I spent almost all my time with Treeker jumping around random platforms to unlock the portal needed to take me to the next set of suspended blocks, occasionally being fed a line regarding time, the universe, and how I could somehow cross boundaries with my new pair of spectacles. Any attempt at exposition however was drenched in so much self-obsessed philosophical nonsense that it was hard for me to care about why anything was ostensibly happening as my eyes had already glazed over before Treeker could finish a sentence.

There’s just way too much and too little going on here and Treeker has no better idea how to make sense of it than I do, resulting in it all getting tossed into a blender and spat back out into blobby slabs of content held together by their shared insubstantial meaning. Once the end begins to come around (at about an hour or so for me) Treeker was practically begging me not to leave, forcing me through abhorrently designed platforming levels for no purpose but to kill me a couple dozen more times before I could finally brute force my way through and be rid of the game.
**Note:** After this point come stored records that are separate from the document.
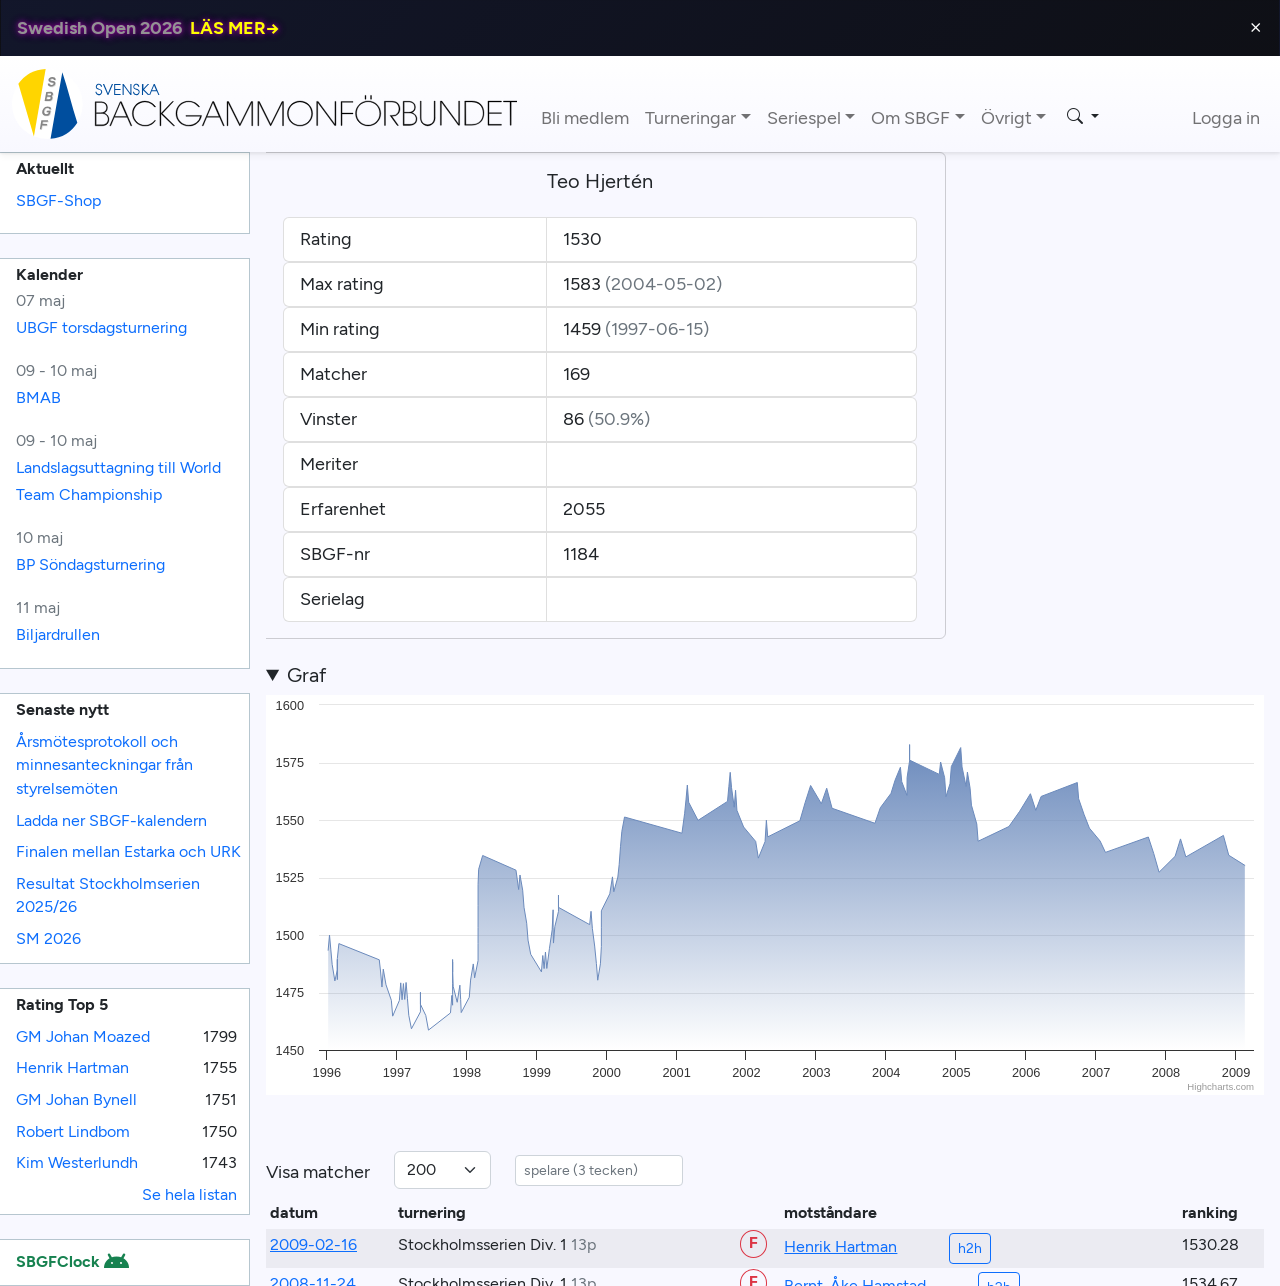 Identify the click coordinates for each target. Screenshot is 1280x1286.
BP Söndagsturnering (90, 564)
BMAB (38, 397)
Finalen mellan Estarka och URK (128, 851)
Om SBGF (910, 118)
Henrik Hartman (72, 1067)
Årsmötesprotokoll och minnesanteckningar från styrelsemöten (104, 765)
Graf (306, 675)
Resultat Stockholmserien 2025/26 (108, 895)
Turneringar (690, 118)
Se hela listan (189, 1194)
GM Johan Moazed (83, 1036)
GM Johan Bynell (76, 1099)
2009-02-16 (313, 1244)
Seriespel (804, 118)
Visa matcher (318, 1172)
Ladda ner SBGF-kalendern (111, 820)
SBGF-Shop (58, 200)
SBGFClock (72, 1261)
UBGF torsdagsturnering (101, 327)
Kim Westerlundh (77, 1162)
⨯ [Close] (1255, 27)
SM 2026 (48, 938)
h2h (970, 1248)
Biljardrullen (58, 634)
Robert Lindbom (73, 1131)
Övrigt (1006, 118)
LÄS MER (235, 28)
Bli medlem (585, 118)
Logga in (1226, 118) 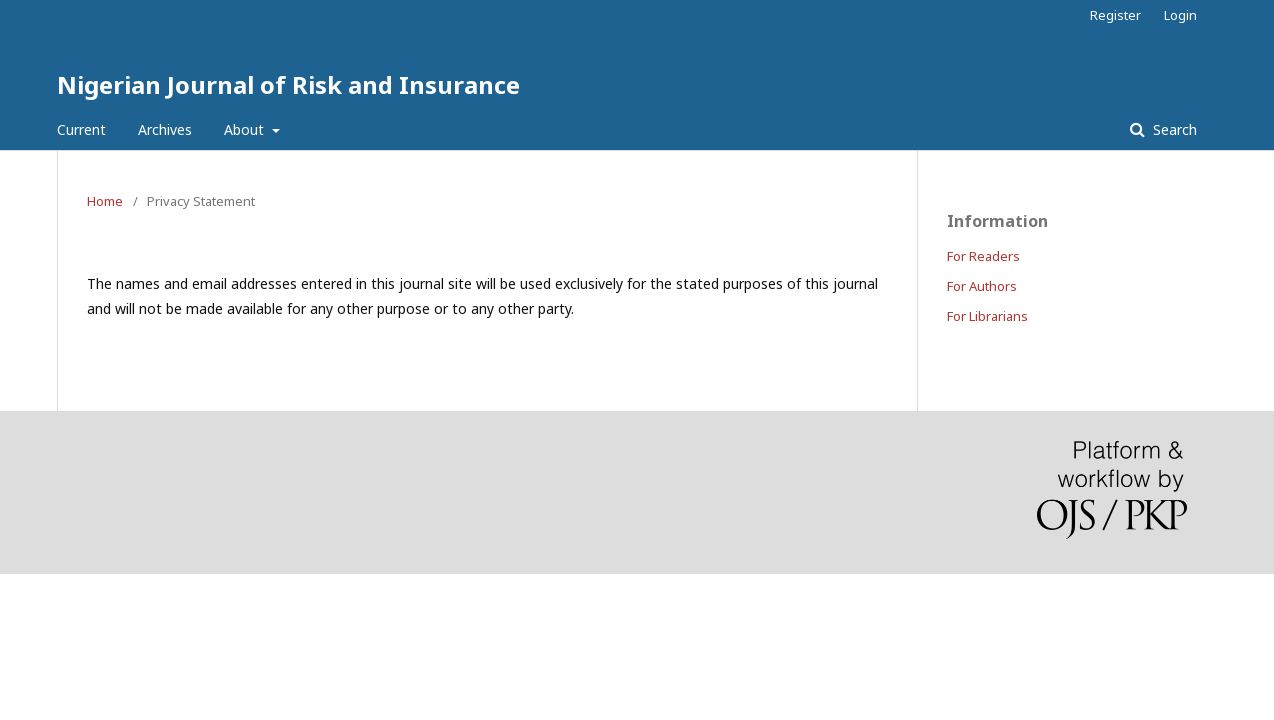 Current (81, 129)
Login (1180, 15)
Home (105, 201)
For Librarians (987, 316)
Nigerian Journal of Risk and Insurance (288, 84)
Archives (165, 129)
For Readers (983, 256)
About (246, 129)
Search (1173, 129)
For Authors (982, 286)
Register (1115, 15)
With that in mind I couldn’t help but laugh when I returned to the main menu to be told more content was on the way, a final effort from a game that was already trying too hard.


"Quick Thoughts" is a subset of my normal reviews for smaller games which might not fit into a full review but I still have something to say about.
Treeker: The Lost Glasses was developed by Bluebox Soft and is available on PC via Steam and itch.io.